Author: Benjamin Percy
Publisher: Houghton Mifflin Harcourt
Date of publication: August 2017
The Dark Net is real. An anonymous and often criminal arena that exists in the secret far reaches of the Web, some use it to manage Bitcoins, pirate movies and music, or traffic in drugs and stolen goods. And now an ancient darkness is gathering there as well. This force is threatening to spread virally into the real world unless it can be stopped by members of a ragtag crew:
Twelve-year-old Hannah -- who has been fitted with the Mirage, a high-tech visual prosthetic to combat her blindness-- wonders why she sees shadows surrounding some people.
Lela, a technophobic journalist, has stumbled upon a story nobody wants her to uncover.
Mike Juniper, a one-time child evangelist who suffers from personal and literal demons, has an arsenal of weapons stored in the basement of the homeless shelter he runs.
And Derek, a hacker with a cause, believes himself a soldier of the Internet, part of a cyber army akin to Anonymous.
They have no idea what the Dark Net really contains.
Set in present-day Portland, The Dark Net is a cracked-mirror version of the digital nightmare we already live in, a timely and wildly imaginative techno-thriller about the evil that lurks in real and virtual spaces, and the power of a united few to fight back.
The Dark Net is another book that I have recently read that has left me on the fence. I honestly can't say whether I liked it or not. The synopsis was deceiving as it's more of a possible end of the world/supernatural story than a tech one. Basically there is an evil entity that is trying to end the world using the internet to do it.
The characters were mildly interesting. Lela was probably the one I felt I got to know the best and the one I connected with the most.
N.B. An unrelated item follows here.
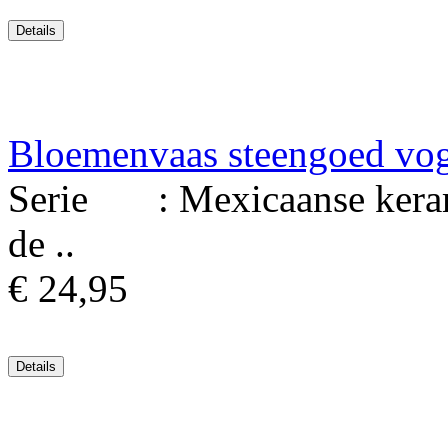
Bloemenvaas steengoed vo
Serie : Mexicaanse keram
de ..
€ 24,95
The rest were kind of forgettable. They all make really stupid mistakes. If someone tells you not to use your computer and to destroy it or you might turn into a murdering fiend...you might want to listen. The story left me with a lot of questions of logistics and the tech was a bit muddled for me to understand. The ending was OK and while there was a lot of unanswered questions, I was OK with how it ended.
In the end, I guess it was just an OK. I wouldn't rush out to recommend it. But it wasn't totally awful.
I definitely would have expected more of a tech thriller than end of the world type story from this one.